Opinion

U.S. election coups? Really?

by Ramesh Ponnuru

Neither Republicans nor Democrats want to admit the shocking truth about 2020: The U.S. election system performed well. Americans went through a pandemic and had to change voting procedures in response to it, with all the partisan controversy that entailed. Both parties made irresponsible statements during the campaign that eroded trust that it would be conducted fairly.

Given all of that, we might have expected a catastrophe. Instead, a record number of Americans voted, and a determined search for evidence of a significant amount of voter fraud has not turned up any. Liberal worries about “voter suppression” and conservative worries about a lack of “election integrity” both proved overblown.

Nobody’s celebrating. Instead, Republican state legislators have been trying to change voting procedures in the name of deterring fraud, and Democratic legislators in Washington have been pressing for big changes of their own to rescue what they say is a democracy in crisis. Neither party is attending to the relatively small-bore legislative changes that the aftermath of the election actually calls for.

The parties’ misguided focus is a consequence, of course, of Trump’s campaign to convince people that he won a “landslide” in an election he actually lost. Republican legislators, even those keeping their distance from this delusion, say their voters’ doubts about the election buttress the case for policies they have long supported, especially a requirement that voters show photo identification. Democrats say the Trumpist threat to democracy justifies reform of everything from the Senate filibuster to gerrymandering to campaign finance.

The neoconservative foreign policy scholar Robert Kagan recently made the case for a coalition including Democrats and anti-Trump Republicans that would cooperate on pro-democracy measures at a minimum, and ideally reach “a temporary governing consensus” on a range of other issues.

While giving credit to Republican Sens. Mitt Romney of Utah and Ben Sasse of Nebraska for voting to convict Trump after impeachment for his role in the Jan. 6 attack on the Capitol, he faults them for not having shown any interest in this project. They have, in his view, taken too much comfort in Trump’s failure to overturn the 2020 election and not enough alarm at how “it could easily have gone the other way.” Kagan speaks for many in saying that “Trump came close to bringing off a coup earlier this year.”

It ought to be possible to be alarmed by Trump’s conduct, and the number of Republicans who have indulged it, without such overstatement.

No Republican state legislature sought to overturn the verdict of the voters. There were no dueling electors. The courts were all unanimous in dismissing Trump’s legal challenges. Vice President Mike Pence rejected the lawless course that Trump and his associates were pushing: that he should throw out the electors from seven states that went for Biden.

It would have been another blow to the health of the American political culture if he had gone along. But even in that case, Speaker of the House Nancy Pelosi would have presumably called an end to the farce by suspending the joint session of Congress. Trump would not have stayed in power after Jan. 20.

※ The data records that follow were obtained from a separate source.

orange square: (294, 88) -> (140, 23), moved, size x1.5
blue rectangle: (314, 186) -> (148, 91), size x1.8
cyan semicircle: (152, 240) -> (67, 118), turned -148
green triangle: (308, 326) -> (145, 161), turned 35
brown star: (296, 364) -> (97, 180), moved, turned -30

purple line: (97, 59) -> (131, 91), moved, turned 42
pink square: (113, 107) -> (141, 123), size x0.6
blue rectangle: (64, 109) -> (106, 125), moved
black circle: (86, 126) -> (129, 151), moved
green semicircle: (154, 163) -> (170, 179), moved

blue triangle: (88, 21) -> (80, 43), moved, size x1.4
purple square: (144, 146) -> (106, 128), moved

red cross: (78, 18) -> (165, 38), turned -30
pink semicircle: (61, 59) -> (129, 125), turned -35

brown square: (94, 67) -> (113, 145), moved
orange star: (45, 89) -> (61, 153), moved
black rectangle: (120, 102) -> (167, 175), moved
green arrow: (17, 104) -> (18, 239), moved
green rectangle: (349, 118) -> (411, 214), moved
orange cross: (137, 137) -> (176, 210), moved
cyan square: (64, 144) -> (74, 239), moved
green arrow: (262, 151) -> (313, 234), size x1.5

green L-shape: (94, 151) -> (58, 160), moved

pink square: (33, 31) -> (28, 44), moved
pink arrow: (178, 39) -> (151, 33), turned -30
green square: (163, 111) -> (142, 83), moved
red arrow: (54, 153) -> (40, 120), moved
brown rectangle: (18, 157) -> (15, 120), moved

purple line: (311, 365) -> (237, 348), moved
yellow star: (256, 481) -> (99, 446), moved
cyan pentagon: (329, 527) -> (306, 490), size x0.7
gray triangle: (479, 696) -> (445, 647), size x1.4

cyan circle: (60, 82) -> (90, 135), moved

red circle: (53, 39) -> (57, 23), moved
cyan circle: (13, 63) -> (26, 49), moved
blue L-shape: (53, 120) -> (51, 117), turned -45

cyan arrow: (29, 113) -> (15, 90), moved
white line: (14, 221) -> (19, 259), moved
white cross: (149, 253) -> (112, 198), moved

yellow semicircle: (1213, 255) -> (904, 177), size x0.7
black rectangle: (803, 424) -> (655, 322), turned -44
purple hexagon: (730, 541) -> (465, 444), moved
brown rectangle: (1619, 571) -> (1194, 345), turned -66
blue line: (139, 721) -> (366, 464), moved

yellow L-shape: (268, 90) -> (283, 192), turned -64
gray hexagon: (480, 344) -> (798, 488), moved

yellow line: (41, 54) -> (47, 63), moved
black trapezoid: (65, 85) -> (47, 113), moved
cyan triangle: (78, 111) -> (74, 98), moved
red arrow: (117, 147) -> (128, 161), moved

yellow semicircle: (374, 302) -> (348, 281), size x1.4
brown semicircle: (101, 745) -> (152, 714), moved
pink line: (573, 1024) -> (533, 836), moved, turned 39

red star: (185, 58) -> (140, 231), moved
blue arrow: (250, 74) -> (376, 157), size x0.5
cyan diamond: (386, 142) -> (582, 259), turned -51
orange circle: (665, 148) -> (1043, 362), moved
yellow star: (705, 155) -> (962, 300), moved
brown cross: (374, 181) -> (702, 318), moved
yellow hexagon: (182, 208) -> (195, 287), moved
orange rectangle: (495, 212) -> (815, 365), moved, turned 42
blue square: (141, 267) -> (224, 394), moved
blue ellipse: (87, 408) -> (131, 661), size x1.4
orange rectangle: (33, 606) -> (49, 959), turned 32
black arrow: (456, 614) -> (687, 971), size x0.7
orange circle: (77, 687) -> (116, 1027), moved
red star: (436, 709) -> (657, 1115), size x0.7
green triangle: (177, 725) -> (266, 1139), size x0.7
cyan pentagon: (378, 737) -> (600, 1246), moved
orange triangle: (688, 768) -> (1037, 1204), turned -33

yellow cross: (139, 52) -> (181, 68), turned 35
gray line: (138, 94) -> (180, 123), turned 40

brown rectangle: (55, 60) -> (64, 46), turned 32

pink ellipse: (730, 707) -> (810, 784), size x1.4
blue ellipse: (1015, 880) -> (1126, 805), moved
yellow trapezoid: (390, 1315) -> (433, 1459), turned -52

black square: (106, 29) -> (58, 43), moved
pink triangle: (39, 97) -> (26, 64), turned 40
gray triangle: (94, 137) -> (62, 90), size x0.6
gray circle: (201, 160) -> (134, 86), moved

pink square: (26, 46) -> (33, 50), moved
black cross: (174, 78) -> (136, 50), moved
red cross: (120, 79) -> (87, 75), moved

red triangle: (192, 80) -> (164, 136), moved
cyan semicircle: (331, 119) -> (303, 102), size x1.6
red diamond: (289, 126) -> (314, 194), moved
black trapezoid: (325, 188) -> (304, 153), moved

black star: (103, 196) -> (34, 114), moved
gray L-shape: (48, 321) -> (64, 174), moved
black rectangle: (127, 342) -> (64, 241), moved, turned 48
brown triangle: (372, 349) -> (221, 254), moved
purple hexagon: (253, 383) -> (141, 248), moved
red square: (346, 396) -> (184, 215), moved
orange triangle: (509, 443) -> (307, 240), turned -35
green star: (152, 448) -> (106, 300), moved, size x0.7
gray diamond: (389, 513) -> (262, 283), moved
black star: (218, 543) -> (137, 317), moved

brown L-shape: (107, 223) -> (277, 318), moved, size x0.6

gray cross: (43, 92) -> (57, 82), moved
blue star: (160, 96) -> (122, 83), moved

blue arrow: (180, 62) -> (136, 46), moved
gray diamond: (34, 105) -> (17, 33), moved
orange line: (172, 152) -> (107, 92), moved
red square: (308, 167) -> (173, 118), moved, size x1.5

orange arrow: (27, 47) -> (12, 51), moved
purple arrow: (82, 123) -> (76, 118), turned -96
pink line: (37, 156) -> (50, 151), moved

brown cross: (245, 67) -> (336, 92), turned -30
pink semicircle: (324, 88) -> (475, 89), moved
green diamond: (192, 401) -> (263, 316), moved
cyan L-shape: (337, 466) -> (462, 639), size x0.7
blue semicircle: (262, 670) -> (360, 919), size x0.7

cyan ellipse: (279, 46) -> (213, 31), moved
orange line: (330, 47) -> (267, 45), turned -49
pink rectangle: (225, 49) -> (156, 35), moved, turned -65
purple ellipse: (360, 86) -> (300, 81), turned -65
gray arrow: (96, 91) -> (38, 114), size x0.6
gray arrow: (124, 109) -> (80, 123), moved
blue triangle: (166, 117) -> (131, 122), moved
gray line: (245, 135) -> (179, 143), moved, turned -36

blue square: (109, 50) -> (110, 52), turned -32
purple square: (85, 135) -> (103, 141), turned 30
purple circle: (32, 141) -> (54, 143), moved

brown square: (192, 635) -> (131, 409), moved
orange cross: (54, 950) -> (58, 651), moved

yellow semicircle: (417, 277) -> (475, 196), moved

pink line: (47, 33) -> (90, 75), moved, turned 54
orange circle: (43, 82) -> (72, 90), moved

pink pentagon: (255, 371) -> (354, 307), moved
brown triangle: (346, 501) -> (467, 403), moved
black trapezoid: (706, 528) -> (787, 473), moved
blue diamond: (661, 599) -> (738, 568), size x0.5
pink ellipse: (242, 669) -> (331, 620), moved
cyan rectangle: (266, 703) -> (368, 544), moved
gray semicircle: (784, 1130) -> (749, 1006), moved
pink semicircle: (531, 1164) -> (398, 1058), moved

To say that Trump’s effort to reverse the election results was doomed to failure isn’t revisionism. It’s what his opponents were rightly saying through much of the period between the election and the end of his term, even though everyone knew full well that Trump wanted to challenge Biden’s electors. 

To the extent that Trump’s post-election campaign compels any policy response at all, it is a reform of the Electoral Count Act of 1887, which contains confusions and imperfections that an unscrupulous and nimble political leader could exploit. It should, for example, be amended so that it takes more than one senator to force a vote on an objection to a state’s electors. The bar for Congress to throw out a state’s electors should also be raised.

But Democrats have not been pushing for this kind of narrow reform. It is not included in either of the main “voting rights” bills that Congress has taken up. It’s hard to fault Sasse and Romney for “balking,” as Kagan puts it, at legislation they have not even been asked to support.

Democrats have put more effort — which is to say some effort — into getting taxpayer funding for congressional campaigns. As with the Republicans and voter identification, they prioritized a longstanding policy priority over anything responsive to Jan. 6. If American democracy is in crisis, nobody is acting like it.

Ramesh Ponnuru is a Bloomberg Opinion columnist. He is a senior editor at National Review and a visiting fellow at the American Enterprise Institute.